BEGIN

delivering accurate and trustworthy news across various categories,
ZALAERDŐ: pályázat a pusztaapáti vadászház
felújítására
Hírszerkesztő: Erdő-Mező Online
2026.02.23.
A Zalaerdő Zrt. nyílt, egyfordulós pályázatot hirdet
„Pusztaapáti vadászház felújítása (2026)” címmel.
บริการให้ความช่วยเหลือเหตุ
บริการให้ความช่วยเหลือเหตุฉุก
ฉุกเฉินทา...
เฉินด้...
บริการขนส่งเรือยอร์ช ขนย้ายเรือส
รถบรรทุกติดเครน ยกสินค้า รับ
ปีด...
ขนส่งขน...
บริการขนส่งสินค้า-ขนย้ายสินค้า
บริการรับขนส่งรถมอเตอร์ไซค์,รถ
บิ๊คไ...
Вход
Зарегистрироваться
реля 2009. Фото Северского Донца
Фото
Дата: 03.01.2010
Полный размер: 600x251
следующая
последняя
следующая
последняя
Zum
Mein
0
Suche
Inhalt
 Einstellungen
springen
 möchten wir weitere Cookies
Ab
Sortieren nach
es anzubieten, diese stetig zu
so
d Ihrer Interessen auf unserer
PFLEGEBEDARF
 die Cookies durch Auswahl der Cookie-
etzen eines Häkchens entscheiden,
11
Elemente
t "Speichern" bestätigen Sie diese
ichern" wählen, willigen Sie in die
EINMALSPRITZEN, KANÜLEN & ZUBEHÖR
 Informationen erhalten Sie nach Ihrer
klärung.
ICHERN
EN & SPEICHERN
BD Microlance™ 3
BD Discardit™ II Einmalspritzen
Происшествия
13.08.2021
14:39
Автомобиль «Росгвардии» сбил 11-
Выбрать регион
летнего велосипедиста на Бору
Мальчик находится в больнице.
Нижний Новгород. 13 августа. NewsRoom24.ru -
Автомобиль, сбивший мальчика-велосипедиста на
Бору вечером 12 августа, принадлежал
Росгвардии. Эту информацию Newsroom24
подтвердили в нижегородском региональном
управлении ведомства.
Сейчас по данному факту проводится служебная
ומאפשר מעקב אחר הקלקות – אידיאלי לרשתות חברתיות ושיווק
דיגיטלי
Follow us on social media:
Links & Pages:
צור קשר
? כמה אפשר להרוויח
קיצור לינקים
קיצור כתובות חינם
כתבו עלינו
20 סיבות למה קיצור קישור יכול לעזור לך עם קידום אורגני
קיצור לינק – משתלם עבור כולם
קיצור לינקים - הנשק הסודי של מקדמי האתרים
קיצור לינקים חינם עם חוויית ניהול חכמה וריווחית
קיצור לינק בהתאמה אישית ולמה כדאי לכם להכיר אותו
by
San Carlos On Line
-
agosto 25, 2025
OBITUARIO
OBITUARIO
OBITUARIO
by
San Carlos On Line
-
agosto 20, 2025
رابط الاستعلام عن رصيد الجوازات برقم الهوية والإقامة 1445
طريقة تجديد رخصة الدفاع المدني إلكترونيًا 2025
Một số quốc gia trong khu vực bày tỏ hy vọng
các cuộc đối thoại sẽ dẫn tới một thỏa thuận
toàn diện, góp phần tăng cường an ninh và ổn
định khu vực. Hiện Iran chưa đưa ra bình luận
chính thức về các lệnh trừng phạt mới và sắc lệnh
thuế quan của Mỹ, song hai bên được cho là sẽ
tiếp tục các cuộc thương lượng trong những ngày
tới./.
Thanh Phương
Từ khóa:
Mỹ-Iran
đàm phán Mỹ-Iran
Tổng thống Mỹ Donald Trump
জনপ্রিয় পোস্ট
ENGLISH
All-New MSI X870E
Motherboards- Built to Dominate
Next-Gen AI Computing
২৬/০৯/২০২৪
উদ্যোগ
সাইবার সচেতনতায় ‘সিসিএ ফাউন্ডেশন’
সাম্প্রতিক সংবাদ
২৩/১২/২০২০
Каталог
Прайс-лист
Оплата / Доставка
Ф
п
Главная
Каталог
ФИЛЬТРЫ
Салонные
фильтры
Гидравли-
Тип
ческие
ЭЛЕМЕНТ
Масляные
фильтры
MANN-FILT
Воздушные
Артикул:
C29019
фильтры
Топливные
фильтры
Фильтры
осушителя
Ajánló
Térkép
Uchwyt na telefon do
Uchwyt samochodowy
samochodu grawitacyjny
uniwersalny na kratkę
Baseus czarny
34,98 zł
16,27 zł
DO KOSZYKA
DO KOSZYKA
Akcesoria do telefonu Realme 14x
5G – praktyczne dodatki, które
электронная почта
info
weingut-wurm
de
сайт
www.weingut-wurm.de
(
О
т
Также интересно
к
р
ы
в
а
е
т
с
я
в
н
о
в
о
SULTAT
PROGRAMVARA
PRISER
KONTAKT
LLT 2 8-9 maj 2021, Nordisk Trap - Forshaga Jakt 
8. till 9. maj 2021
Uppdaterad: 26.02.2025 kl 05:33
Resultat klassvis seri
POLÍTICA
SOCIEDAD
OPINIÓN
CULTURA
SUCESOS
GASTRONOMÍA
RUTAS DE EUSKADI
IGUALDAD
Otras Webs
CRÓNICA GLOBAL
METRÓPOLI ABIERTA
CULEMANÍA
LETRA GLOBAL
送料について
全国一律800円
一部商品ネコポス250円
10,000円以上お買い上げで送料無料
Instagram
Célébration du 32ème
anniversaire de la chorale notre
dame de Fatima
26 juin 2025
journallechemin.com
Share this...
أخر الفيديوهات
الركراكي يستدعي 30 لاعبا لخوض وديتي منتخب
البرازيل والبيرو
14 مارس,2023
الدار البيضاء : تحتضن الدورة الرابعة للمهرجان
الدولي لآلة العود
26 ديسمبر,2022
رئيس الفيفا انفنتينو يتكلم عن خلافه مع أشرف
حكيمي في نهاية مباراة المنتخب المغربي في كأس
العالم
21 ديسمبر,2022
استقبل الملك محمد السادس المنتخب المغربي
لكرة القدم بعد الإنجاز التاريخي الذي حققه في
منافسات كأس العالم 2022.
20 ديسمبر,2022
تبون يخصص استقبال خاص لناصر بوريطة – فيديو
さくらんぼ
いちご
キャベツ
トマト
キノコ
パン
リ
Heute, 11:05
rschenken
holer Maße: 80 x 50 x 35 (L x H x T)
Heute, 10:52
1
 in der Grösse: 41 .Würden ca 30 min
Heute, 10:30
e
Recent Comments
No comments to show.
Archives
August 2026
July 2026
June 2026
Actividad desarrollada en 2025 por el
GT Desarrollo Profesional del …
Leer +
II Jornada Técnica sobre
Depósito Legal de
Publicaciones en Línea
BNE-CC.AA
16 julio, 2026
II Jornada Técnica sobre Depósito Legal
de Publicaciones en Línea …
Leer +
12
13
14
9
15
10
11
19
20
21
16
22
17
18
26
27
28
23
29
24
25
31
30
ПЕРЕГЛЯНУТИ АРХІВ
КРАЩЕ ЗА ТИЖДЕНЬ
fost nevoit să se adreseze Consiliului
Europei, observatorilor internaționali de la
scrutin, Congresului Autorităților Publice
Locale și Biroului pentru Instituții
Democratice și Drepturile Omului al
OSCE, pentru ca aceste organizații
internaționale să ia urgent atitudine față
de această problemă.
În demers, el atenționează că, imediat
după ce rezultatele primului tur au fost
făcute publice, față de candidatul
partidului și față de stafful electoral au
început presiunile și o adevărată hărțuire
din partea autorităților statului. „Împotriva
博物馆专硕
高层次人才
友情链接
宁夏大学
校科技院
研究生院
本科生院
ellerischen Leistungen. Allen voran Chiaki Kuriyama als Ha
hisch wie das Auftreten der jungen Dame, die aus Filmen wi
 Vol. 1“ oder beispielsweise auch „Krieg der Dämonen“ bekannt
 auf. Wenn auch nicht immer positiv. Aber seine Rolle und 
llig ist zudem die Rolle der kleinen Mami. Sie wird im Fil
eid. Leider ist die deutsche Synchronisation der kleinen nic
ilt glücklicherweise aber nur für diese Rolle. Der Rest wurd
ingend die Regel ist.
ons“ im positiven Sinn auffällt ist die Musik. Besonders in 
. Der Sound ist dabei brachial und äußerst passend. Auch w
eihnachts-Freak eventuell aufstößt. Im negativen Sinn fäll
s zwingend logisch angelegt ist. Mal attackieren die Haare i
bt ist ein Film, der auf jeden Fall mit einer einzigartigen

END

* WHAT IS NEEDED
Above are the entries; copy every line among them that contains the word "Técnica".

* EXERCISE RESPONSE
II Jornada Técnica sobre
II Jornada Técnica sobre Depósito Legal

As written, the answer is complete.